Task prompt
Filter the data below for the string "button" and copy each matching line.
• • • • • • •
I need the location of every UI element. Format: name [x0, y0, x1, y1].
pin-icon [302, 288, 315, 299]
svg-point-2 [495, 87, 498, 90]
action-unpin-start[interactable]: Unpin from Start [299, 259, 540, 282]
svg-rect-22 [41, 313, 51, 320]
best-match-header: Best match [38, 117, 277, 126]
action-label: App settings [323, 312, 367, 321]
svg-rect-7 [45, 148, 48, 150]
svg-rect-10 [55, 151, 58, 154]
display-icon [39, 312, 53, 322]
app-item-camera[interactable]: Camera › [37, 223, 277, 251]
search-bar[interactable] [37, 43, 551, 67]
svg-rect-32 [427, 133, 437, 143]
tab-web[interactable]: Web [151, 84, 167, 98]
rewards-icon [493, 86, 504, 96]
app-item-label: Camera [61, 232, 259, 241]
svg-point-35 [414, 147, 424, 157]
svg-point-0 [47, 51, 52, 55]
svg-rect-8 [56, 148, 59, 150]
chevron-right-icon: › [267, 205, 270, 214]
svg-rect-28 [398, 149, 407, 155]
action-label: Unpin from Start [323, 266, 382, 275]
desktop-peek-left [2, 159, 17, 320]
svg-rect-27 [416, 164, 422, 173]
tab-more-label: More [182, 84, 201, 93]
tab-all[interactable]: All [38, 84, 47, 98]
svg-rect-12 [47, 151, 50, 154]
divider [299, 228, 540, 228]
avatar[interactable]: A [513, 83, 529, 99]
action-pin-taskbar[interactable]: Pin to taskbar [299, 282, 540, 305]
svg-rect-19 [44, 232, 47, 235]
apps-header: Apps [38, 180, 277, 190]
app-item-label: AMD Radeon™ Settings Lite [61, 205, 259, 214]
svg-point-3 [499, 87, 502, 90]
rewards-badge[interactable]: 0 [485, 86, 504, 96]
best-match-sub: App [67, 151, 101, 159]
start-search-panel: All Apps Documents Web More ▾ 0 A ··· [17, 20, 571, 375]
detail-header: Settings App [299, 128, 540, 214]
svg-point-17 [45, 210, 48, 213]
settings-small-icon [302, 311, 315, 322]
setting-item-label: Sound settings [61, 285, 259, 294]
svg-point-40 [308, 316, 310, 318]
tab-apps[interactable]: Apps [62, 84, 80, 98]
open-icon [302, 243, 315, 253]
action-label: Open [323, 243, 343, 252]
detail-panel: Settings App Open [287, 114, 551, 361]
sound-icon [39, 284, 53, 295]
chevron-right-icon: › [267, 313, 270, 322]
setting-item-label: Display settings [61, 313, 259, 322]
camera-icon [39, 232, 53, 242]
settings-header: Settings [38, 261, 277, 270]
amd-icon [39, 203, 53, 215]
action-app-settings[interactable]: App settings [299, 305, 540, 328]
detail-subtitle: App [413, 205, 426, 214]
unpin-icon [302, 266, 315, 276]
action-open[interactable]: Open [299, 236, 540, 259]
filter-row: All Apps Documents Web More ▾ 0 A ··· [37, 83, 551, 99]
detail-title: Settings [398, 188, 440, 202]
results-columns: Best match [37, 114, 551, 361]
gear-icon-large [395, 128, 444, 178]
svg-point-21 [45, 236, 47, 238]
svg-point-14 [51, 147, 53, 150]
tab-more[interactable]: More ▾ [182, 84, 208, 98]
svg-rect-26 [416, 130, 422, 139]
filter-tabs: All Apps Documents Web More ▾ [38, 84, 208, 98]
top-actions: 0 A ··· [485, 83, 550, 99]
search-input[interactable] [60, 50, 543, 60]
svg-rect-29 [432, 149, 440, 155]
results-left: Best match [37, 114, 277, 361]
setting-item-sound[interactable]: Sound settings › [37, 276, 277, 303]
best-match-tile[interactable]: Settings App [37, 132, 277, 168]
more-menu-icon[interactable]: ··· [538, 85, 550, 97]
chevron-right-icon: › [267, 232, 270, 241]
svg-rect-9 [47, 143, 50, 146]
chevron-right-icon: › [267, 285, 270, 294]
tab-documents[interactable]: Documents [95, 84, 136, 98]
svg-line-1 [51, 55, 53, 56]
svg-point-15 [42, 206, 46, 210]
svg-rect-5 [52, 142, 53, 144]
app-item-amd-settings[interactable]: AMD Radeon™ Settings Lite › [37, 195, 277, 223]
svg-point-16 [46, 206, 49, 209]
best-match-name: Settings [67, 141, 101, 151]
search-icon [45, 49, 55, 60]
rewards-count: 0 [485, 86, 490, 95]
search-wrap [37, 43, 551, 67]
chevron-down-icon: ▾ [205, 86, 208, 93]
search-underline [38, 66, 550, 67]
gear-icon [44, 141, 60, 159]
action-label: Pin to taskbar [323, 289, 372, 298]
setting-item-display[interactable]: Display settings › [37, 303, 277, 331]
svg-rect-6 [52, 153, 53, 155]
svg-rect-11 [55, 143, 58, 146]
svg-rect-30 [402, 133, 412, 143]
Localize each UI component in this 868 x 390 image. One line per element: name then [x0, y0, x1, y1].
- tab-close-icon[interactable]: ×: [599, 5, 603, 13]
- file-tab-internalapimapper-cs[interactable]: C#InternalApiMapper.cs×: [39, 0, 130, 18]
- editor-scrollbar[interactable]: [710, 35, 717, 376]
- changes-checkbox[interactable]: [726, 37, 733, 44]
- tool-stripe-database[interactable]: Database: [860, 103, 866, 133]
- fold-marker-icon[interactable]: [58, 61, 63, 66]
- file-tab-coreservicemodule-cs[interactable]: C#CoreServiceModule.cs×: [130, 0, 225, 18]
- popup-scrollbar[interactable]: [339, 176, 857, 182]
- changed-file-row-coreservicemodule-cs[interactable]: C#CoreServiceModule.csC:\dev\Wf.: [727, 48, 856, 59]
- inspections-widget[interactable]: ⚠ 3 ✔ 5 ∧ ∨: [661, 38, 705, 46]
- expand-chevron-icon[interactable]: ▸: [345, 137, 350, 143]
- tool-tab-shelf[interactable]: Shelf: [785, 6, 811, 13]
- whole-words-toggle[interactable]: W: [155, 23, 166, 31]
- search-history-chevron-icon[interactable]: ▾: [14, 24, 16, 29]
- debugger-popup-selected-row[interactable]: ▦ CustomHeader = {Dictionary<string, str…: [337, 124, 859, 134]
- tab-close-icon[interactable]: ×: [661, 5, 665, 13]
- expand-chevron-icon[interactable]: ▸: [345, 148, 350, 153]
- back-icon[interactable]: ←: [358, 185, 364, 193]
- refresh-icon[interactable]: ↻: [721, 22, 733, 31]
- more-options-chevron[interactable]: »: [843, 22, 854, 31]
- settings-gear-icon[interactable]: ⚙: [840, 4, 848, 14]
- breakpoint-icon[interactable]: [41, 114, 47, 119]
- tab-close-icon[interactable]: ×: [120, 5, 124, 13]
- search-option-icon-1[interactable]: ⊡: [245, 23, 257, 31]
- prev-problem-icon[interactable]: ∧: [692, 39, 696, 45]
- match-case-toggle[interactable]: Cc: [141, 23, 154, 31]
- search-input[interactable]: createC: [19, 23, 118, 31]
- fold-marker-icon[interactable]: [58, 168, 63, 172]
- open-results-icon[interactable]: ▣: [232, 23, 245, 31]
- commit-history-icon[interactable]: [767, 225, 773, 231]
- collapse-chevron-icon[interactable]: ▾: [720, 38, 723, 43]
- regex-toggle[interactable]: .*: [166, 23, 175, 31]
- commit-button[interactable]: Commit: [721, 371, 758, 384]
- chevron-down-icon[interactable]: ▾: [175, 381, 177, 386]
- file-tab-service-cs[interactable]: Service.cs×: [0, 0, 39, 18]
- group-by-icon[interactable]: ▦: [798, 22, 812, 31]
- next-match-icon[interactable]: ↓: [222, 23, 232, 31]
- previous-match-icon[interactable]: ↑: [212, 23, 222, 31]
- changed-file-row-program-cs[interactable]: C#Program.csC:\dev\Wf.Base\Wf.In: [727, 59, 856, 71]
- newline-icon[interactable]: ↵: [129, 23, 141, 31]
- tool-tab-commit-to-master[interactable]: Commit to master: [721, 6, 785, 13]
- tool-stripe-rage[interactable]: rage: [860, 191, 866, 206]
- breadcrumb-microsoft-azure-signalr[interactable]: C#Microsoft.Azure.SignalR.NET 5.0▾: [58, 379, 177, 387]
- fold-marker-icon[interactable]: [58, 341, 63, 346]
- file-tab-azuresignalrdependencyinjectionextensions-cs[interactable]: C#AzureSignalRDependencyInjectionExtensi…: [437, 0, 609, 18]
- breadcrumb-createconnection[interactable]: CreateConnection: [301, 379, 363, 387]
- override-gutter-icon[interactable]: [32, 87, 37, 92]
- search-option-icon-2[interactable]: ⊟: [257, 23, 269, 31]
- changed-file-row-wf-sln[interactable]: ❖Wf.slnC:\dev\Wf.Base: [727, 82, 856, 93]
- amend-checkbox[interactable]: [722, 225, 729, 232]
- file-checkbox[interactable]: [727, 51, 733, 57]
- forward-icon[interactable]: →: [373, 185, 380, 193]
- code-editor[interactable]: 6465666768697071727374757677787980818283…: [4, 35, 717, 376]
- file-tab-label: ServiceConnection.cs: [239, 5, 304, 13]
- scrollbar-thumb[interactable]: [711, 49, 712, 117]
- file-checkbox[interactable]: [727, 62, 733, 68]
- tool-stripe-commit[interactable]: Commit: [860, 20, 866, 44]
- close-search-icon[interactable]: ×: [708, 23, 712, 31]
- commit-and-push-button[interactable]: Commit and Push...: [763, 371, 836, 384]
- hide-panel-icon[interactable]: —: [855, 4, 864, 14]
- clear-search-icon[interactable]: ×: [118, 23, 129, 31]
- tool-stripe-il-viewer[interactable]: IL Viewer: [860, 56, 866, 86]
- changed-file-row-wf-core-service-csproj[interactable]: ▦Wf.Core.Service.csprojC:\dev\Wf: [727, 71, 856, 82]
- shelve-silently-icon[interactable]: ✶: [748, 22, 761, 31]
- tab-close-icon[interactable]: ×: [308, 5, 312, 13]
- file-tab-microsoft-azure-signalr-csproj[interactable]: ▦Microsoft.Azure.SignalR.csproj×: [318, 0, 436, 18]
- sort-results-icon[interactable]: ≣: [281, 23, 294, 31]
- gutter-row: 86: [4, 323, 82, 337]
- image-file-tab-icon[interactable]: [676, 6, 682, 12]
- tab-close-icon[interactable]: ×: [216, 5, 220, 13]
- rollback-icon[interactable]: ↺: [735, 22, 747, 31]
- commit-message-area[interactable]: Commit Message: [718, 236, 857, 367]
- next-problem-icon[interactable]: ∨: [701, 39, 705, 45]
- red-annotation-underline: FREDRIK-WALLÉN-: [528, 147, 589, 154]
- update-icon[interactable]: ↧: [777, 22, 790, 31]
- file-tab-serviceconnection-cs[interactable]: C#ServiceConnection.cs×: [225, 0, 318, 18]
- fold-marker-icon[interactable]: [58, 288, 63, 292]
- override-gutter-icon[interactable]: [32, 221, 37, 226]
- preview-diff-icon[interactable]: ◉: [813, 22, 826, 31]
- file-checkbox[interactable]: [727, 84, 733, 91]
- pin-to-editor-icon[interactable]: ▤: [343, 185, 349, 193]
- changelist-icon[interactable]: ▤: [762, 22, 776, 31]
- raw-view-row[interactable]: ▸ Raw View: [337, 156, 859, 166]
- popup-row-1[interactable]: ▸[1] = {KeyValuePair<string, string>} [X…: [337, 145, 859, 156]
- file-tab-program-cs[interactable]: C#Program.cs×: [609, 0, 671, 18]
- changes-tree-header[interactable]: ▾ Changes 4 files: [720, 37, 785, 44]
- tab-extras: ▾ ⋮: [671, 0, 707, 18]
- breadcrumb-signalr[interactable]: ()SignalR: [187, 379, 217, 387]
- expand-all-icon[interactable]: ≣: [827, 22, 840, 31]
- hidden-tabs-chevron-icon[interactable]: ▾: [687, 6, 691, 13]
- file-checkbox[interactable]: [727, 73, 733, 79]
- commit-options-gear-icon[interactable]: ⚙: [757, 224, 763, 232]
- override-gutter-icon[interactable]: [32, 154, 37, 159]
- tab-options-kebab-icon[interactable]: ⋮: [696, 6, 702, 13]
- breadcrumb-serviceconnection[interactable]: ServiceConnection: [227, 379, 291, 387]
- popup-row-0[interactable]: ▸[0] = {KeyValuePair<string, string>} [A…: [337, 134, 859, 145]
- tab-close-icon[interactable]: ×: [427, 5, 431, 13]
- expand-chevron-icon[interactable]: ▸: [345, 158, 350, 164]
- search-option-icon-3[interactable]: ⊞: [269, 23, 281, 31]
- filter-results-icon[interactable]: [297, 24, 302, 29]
• • • • • • •
Your response
- commit-button[interactable]: Commit: [721, 371, 758, 384]
- commit-and-push-button[interactable]: Commit and Push...: [763, 371, 836, 384]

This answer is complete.